If several countries with big debts found that they could not ‘roll over’ those debts or borrow any more except at exorbitant rates, they may decide to default on their obligations.  Thus the sub-prime Greeks would have spread the crisis to the prime Spaniards or Italians.

That is the fear and also the prediction of many American and British commentators.  But then they are biased.  For the Americans, a united and strong European capitalism is a threat to their hegemony and British capitalists are divided between those who look to the Americans for leadership and those who look to Europe for markets.  The ‘eurosceptics’ want to see European capitalism break up.

But it is not going to happen because the Greeks or the Portuguese default on their debts.  They may get thrown out of the Eurozone but the currency will survive.  It would only collapse if Franco-German capitalism wants it to.

The great European project began after the war for two reasons.  The leaders of recovering European capitalism wanted to set up a structure to ensure that there could never be another war on the continent of Europe (something not entirely achieved if you count the Balkans).  The French would embrace the Germans in an economic and trade pact that would ensure German nationalism was entrapped, replacing it with European unity.

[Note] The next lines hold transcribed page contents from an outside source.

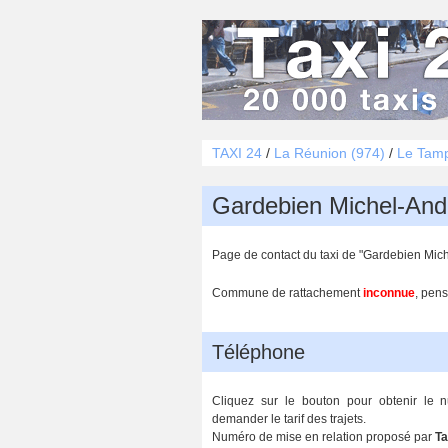
TAXI 24
/
La Réunion (974)
/
Le Tam
Gardebien Michel-And
Page de contact du taxi de "Gardebien Mic
Commune de rattachement
inconnue
, pens
Téléphone
Cliquez sur le bouton pour obtenir le 
demander le tarif des trajets.
Numéro de mise en relation proposé par
Ta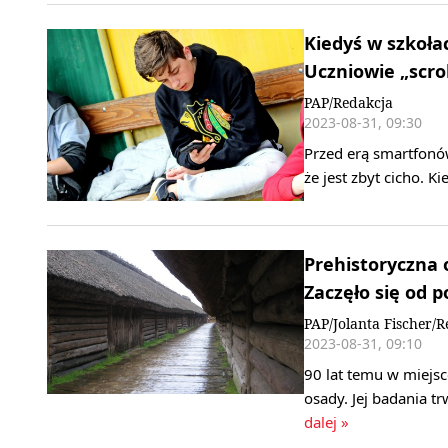
Kiedyś w szkołac
Uczniowie „scro
PAP/Redakcja
2023-08-31, 09:30
Przed erą smartfonów
że jest zbyt cicho. K
Prehistoryczna o
Zaczęło się od p
PAP/Jolanta Fischer/R
2023-08-31, 09:10
90 lat temu w miejsc
osady. Jej badania t
dalej »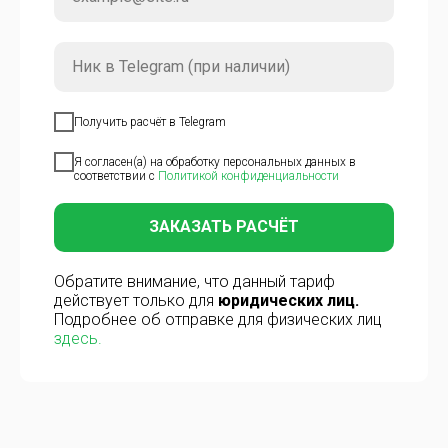
Получить расчёт в Telegram
Я согласен(а) на обработку персональных данных в
соответствии с
Политикой конфиденциальности
ЗАКАЗАТЬ РАСЧЁТ
Обратите внимание, что данный тариф
действует только для
юридических лиц.
Подробнее об отправке для физических лиц
здесь.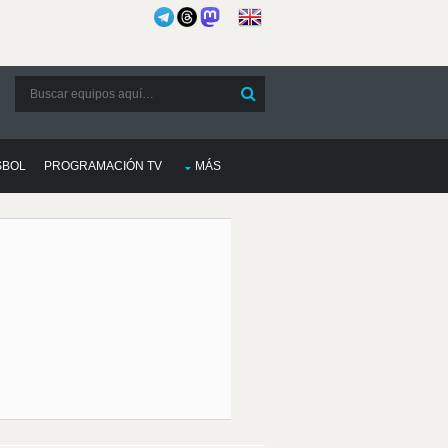
SBOL
PROGRAMACIÓN TV
MÁS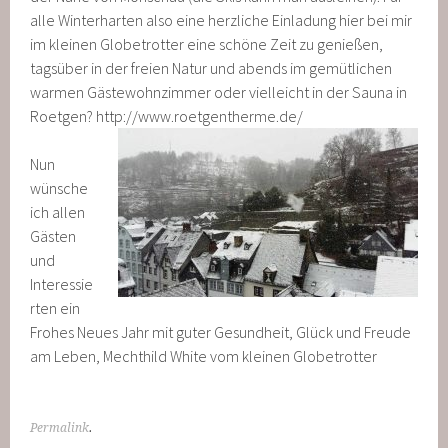
alle Winterharten also eine herzliche Einladung hier bei mir
im kleinen Globetrotter eine schöne Zeit zu genießen,
tagsüber in der freien Natur und abends im gemütlichen
warmen Gästewohnzimmer oder vielleicht in der Sauna in
Roetgen? http://www.roetgentherme.de/
Nun
wünsche
ich allen
Gästen
und
Interessie
rten ein
Frohes Neues Jahr mit guter Gesundheit, Glück und Freude
am Leben, Mechthild White vom kleinen Globetrotter
Permalink
.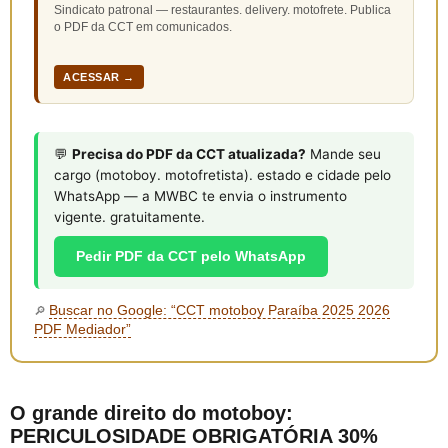
Sindicato patronal — restaurantes. delivery. motofrete. Publica
o PDF da CCT em comunicados.
ACESSAR →
💬
Precisa do PDF da CCT atualizada?
Mande seu
cargo (motoboy. motofretista). estado e cidade pelo
WhatsApp — a MWBC te envia o instrumento
vigente. gratuitamente.
Pedir PDF da CCT pelo WhatsApp
Buscar no Google: “CCT motoboy Paraíba 2025 2026
🔎
PDF Mediador”
O grande direito do motoboy:
PERICULOSIDADE OBRIGATÓRIA 30%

The second reason was to turn Europe into a major competing power with the American capitalism.  To do that, they needed to set up a free trade area and then eventually a single European currency.  This aim was a great success as Europe shot forward during the Golden age of capitalism in the 1950s and 1960s.  Europe gained relatively over the US during the 1970s and 1980s as American capitalism’s relative decline was exposed, signified by the ending of the dollar’s fixing to a gold standard in 1971 – an indicator that the US could no longer afford to support economically the rest of the capitalist world against economic slump or the Soviet Union.

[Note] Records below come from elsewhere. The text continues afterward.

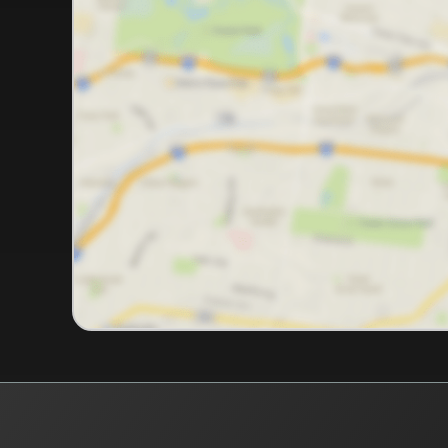
RIC Imóvel Certo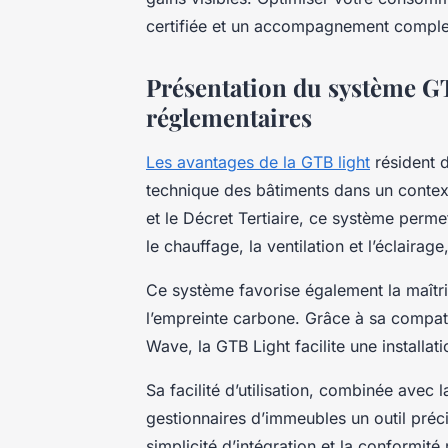
certifiée et un accompagnement complet 
Présentation du système GT
réglementaires
Les avantages de la GTB light
résident d
technique des bâtiments dans un context
et le Décret Tertiaire, ce système perm
le chauffage, la ventilation et l’éclairag
Ce système favorise également la maîtri
l’empreinte carbone. Grâce à sa compat
Wave, la GTB Light facilite une installat
Sa facilité d’utilisation, combinée avec 
gestionnaires d’immeubles un outil préc
simplicité d’intégration et la conformité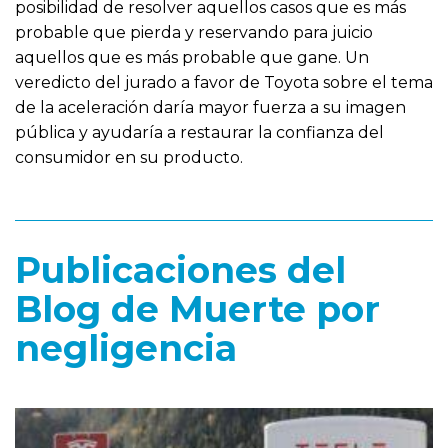
posibilidad de resolver aquellos casos que es más
probable que pierda y reservando para juicio
aquellos que es más probable que gane. Un
veredicto del jurado a favor de Toyota sobre el tema
de la aceleración daría mayor fuerza a su imagen
pública y ayudaría a restaurar la confianza del
consumidor en su producto.
Publicaciones del
Blog de Muerte por
negligencia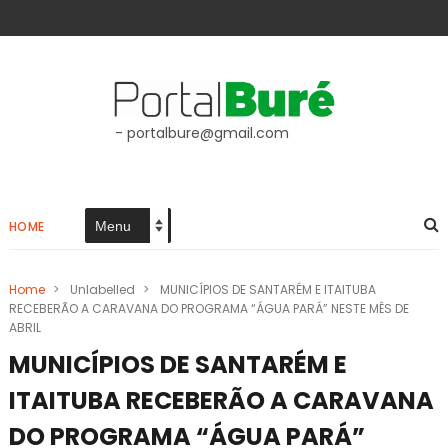
- portalbure@gmail.com
HOME
Home
>
Unlabelled
>
MUNICÍPIOS DE SANTARÉM E ITAITUBA
RECEBERÃO A CARAVANA DO PROGRAMA “ÁGUA PARÁ” NESTE MÊS DE
ABRIL
MUNICÍPIOS DE SANTARÉM E
ITAITUBA RECEBERÃO A CARAVANA
DO PROGRAMA “ÁGUA PARÁ”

But in the 1990s, Europe stuttered.  After the fall of the Wall, West German capitalist leaders decided to annex eastern Germany.  This was very expensive, but on balance was regarded as better than the alternative of leaving it separated and outside their influence.  But for a while German capitalism had to leave the project of the euro to the French who allowed all sorts of riff raff like Greece, Portugal, Spain and even Italy to enter the Eurozone.  As a result, strong German capitalism with a strong currency was watered down into a weaker currency zone.

Now the chickens have come home to roost.  German capitalist leaders are now much less enamoured of the whole European project which has weakened them.  They have sacrificed profits to build this Eurozone and now the Greeks have cheated.  There has been a nationalist surge among Germans, fed up with the idea of  having to pay more taxes to finance the lives of a Greek elite (although it has been described in the German papers as the ‘fat cats’ of Greek public sector workers).  But the Germans have been persuaded by the French and the Italians to cough more funds to hold the euro project together.

The Eurozone won’t break up unless the Germans want it to.  So far, they are willing to make the project work rather than abandon it.  But the price for others like Greece, Portugal  or Spain will be severe cuts in living standards to pay down the public debt.  It remains to be seen whether governments in those countries can force these measures through or popular protest will throw them out.  If the latter happens, then the Germans might call it a day.  But that scenario is still some years away.

If we get some economic growth over the next few years and popular protest is sufficiently contained, then Eurozone governments will probably muddle through and the euro will continue.  After all, the debt hangover after the Great Recession (see my post, The overhang of debt, 1 March 2010) is actually much less in the Eurozone than it is in the UK, the US, or Japan where debt levels are even higher.  If there is to be a debt crisis, that’s where you should look over the next few years.